**Work task**
Copy out each line of the data holding "Suzuki".

**Data excerpts**
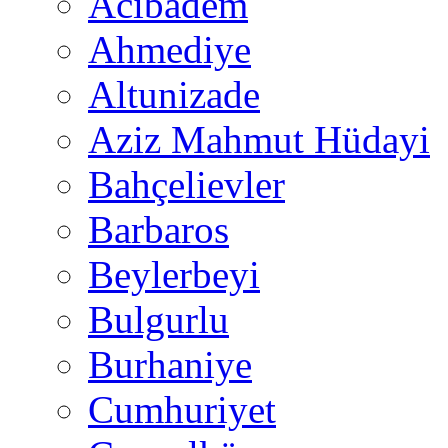
Acıbadem
Ahmediye
Altunizade
Aziz Mahmut Hüdayi
Bahçelievler
Barbaros
Beylerbeyi
Bulgurlu
Burhaniye
Cumhuriyet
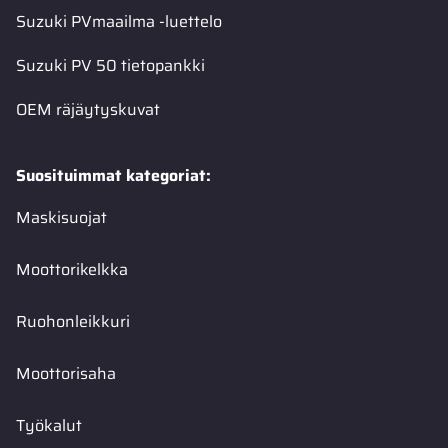
Suzuki PVmaailma -luettelo
Suzuki PV 50 tietopankki
OEM räjäytyskuvat
Suosituimmat kategoriat:
Maskisuojat
Moottorikelkka
Ruohonleikkuri
Moottorisaha
Työkalut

**Exercise result**
Suzuki PVmaailma -luettelo
Suzuki PV 50 tietopankki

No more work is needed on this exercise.